# Task instructions
Please report every line in the entries that contains the string "bambini".

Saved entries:
○ ○ ○ ○ ○
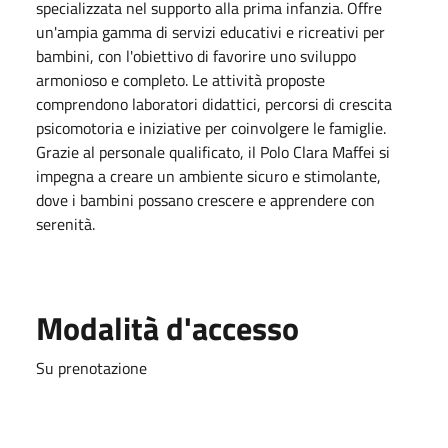
specializzata nel supporto alla prima infanzia. Offre
un'ampia gamma di servizi educativi e ricreativi per
bambini, con l'obiettivo di favorire uno sviluppo
armonioso e completo. Le attività proposte
comprendono laboratori didattici, percorsi di crescita
psicomotoria e iniziative per coinvolgere le famiglie.
Grazie al personale qualificato, il Polo Clara Maffei si
impegna a creare un ambiente sicuro e stimolante,
dove i bambini possano crescere e apprendere con
serenità.
Modalità d'accesso
Su prenotazione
○ ○ ○ ○ ○
# Result for this exercise
bambini, con l'obiettivo di favorire uno sviluppo
dove i bambini possano crescere e apprendere con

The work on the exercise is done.